Another northern perspective is provided in Jeneen Frei Njootli’s Being Skidoo. The video shows the process of making regalia for snowmobiles. Working collaboratively with participants at a land-based learning camp near Vuntut National Park in the Yukon, Frei Njootli’s work adapts traditional Gwitchin blanket patterns used for sled dogs, honouring and acknowledging the snow machines as necessary “partners in travel” for northern communities.

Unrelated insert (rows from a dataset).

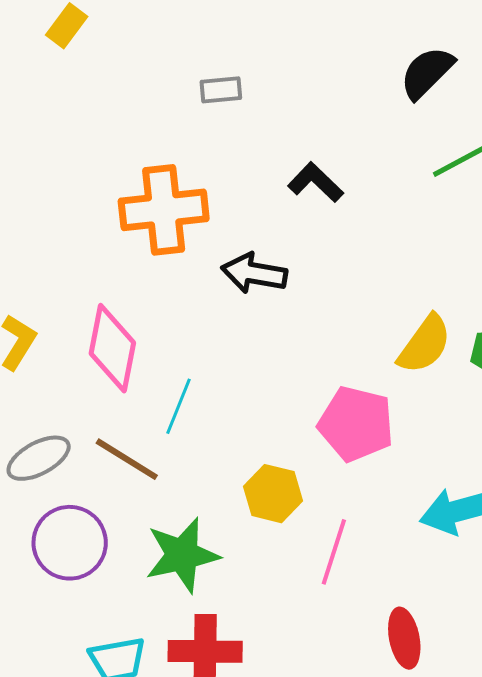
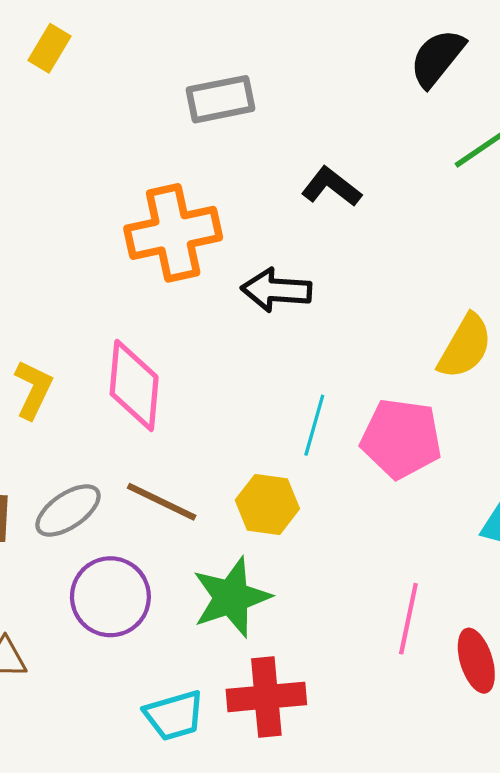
gray rectangle: (221, 90) -> (220, 99), size x1.5
cyan line: (178, 406) -> (314, 425), moved
yellow hexagon: (273, 494) -> (267, 504), moved
pink line: (334, 552) -> (408, 619), moved

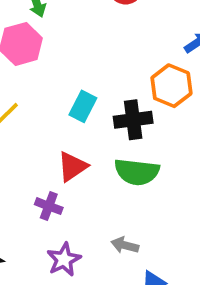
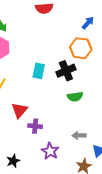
red triangle: (72, 167) -> (19, 110), moved
green semicircle: (137, 172) -> (75, 97), size x0.7

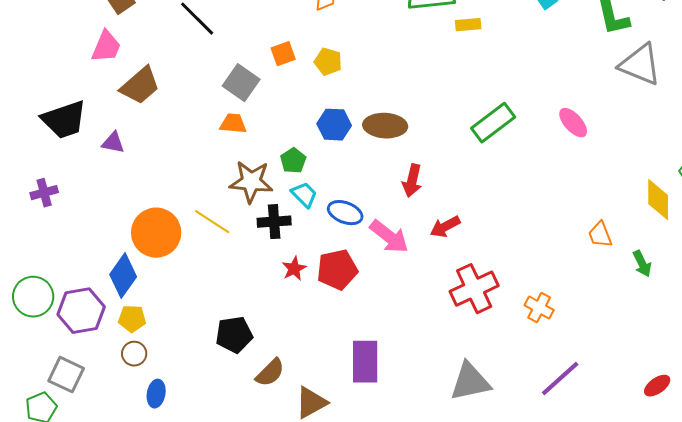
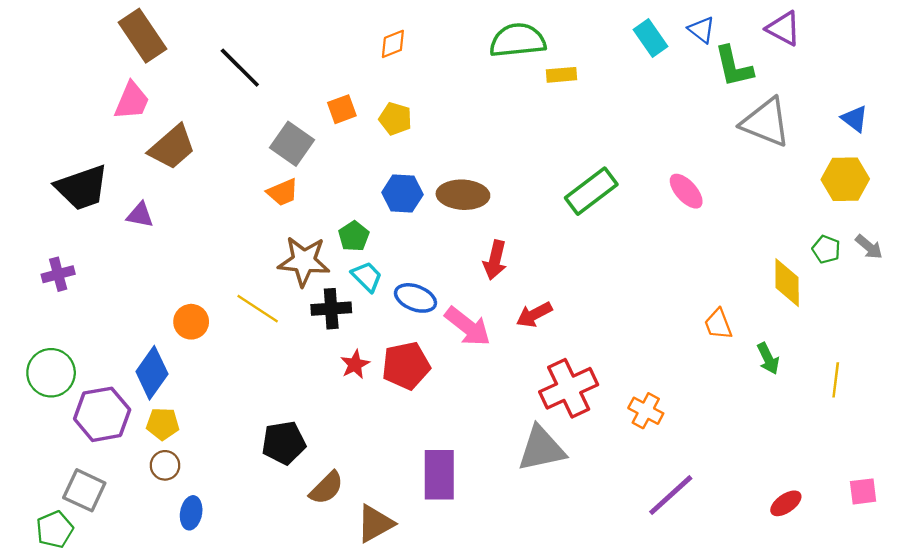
orange trapezoid: (233, 124) -> (283, 192), turned 152
orange circle: (156, 233) -> (191, 322), size x0.6
green circle: (33, 297) -> (51, 373), moved
gray triangle: (470, 382) -> (541, 449), moved

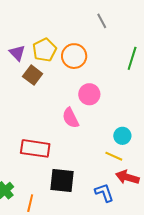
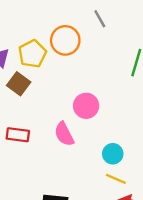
orange circle: (74, 56) -> (65, 40), moved
cyan circle: (122, 136) -> (113, 154), moved
red rectangle: (35, 148) -> (18, 135), moved, size x0.7

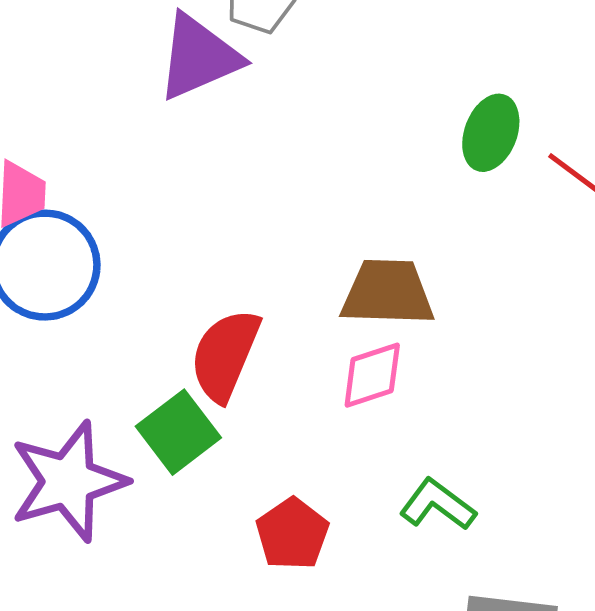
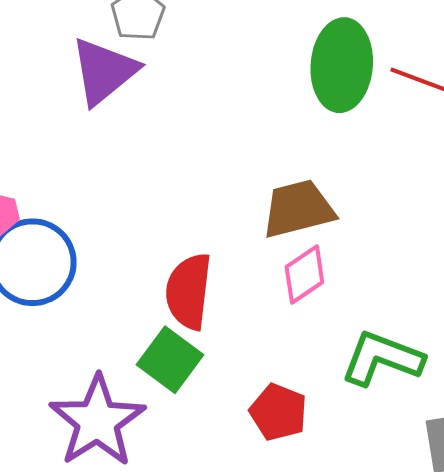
green ellipse: (491, 133) -> (342, 65), size x1.5
green L-shape: (438, 505) -> (382, 358), size x1.4

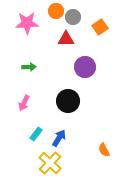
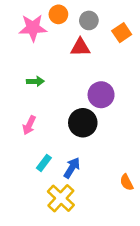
orange circle: (56, 11) -> (58, 14), moved
purple circle: (85, 67) -> (101, 95), moved

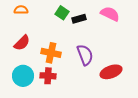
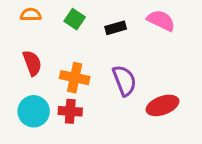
green square: (62, 13) -> (75, 19), moved
red semicircle: (22, 43) -> (32, 63), turned -66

There were multiple videos in the exhibition, all presented with headphones so that the sound wouldn’t bleed from one piece to the next. The exception was Rebecca Belmore’s Wave Sound. A long copper cone sat on the floor of the gallery, its surface studded with the hammer marks of its making. On the wall was a photograph of a cliff with another large cone form installed near its edge. For “Landmarks 2017/Repères 2017” Belmore installed four of her Wave Sound sculptures in four national parks: Banff, Pukaskwa, Georgian Bay, and Gros Morne. Each sculpture gathered the ambient noise of each location and amplified them. In the gallery sounds recorded from these locations played softly, a low murmuring. The sound of wind and ocean acted almost subliminally— it takes an act of concentation to isolate it from the noise you make just moving through the gallery. Coupled with the photographs of the various sites, Belmore’s work succeeds in both bringing the sense of the land inside and projecting the viewer out of themselves, and out of the gallery. Again, we are reminded to pay attention.

“A Sense of Site” doesn’t answer questions about re-presenting the ephemeral and the site-specific; rather, it poses more. It works as a companion to the original project, much as a catalogue would, and, as a catalogue does, it provides a record of the project. Here, though, that record is less documentary and more discursive, not a recording of a story but the continuation of one, or many. ❚

“A Sense of Site” was exhibited at the Art Gallery of Nova Scotia, Halifax, NS, from February 9 to May 12, 2019.

Ray Cronin is the author of six books on Canadian art, the arts blogger for Halifax Magazine, and the editor- in-chief of Billie: Visual Culture Atlantic. He lives in Nova Scotia.